There has been no effective therapy for advanced hepatocellular carcinoma (HCC) for a long period. However in recent years, new molecular target drug 'lenvatinib' has been approved for advanced HCC treatment. It has been reported the high therapeutic effect for advanced HCC compared to previous therapy. Further, it would become a key drug for advanced HCC treatment , since it had been already designated as 'breakthrough therapy' in combination with an immune checkpoint inhibitors. However, in clinical practice, we are facing two major problems. One is the difficulty in continuation of treatment due to adverse events, and the other is drug-resistance in HCC to lenvatinib, both of which decrease the therapeutic effect. The aim of this study is to elucidate the mechanism for lenvatinib-induced adverse events and drug-resistance in HCC patients by a comprehensive analysis using clinical data and sera extracted from those treated with lenvatinib.
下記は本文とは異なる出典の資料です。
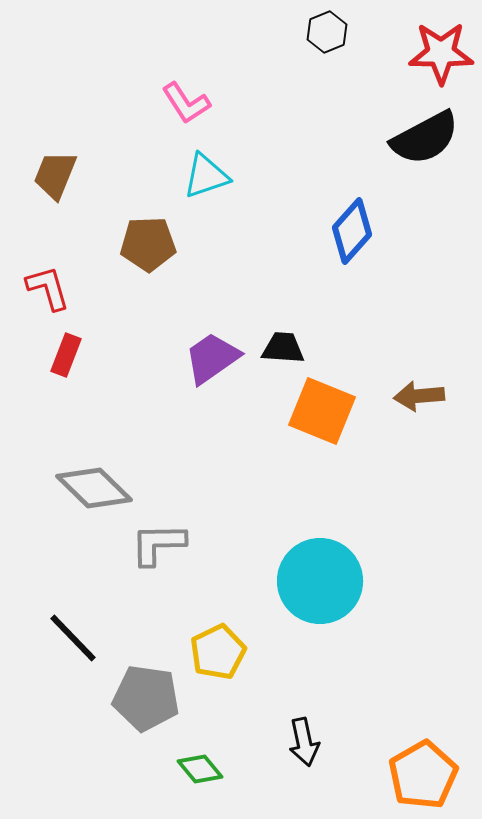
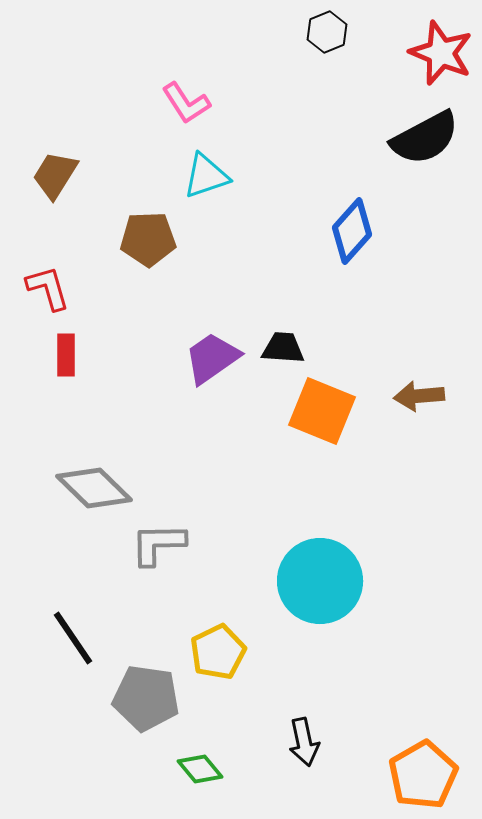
red star: rotated 22 degrees clockwise
brown trapezoid: rotated 10 degrees clockwise
brown pentagon: moved 5 px up
red rectangle: rotated 21 degrees counterclockwise
black line: rotated 10 degrees clockwise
本研究では,患者臨床背景,血清,肝癌組織を用いて,レンバチニブ治療に伴う有害事象,及び治療抵抗性発現に関わる因子を明らかにすることを目的としています。これらは,まさに実臨床のレンバチニブ投与において直面する問題ですが,これを臨床背景から遺伝子変異まで含めて,多数症例を用いて網羅的に解析する点に本研究の特色があり,直接的に実臨床に貢献できるバイオマーカの創出が期待されます。さらに,レンバチニブ治療は将来的にはチェックポイント阻害薬との併用治療も想定されていますが,本研究では治療導入後のMicrosatellite instability(MSI)の変化についても解析するため,今後,肝細胞癌の根治を目指す研究につながると思われます。加えて,新規治療開発への基礎的研究となり,遺伝子変異解析により癌の個別化治療においても貢献することが可能であり,非常に重要で特色のある研究成果をあげることが期待されます。
本研究では,各種臨床データ,血清を用い,これらが誘導される機序を解明することを目的としています。これらの機序解明は,進行肝細胞癌に対する新規創薬により,肝癌根治,根絶を達成する上でのブレイクスルーとなる成果が期待できます。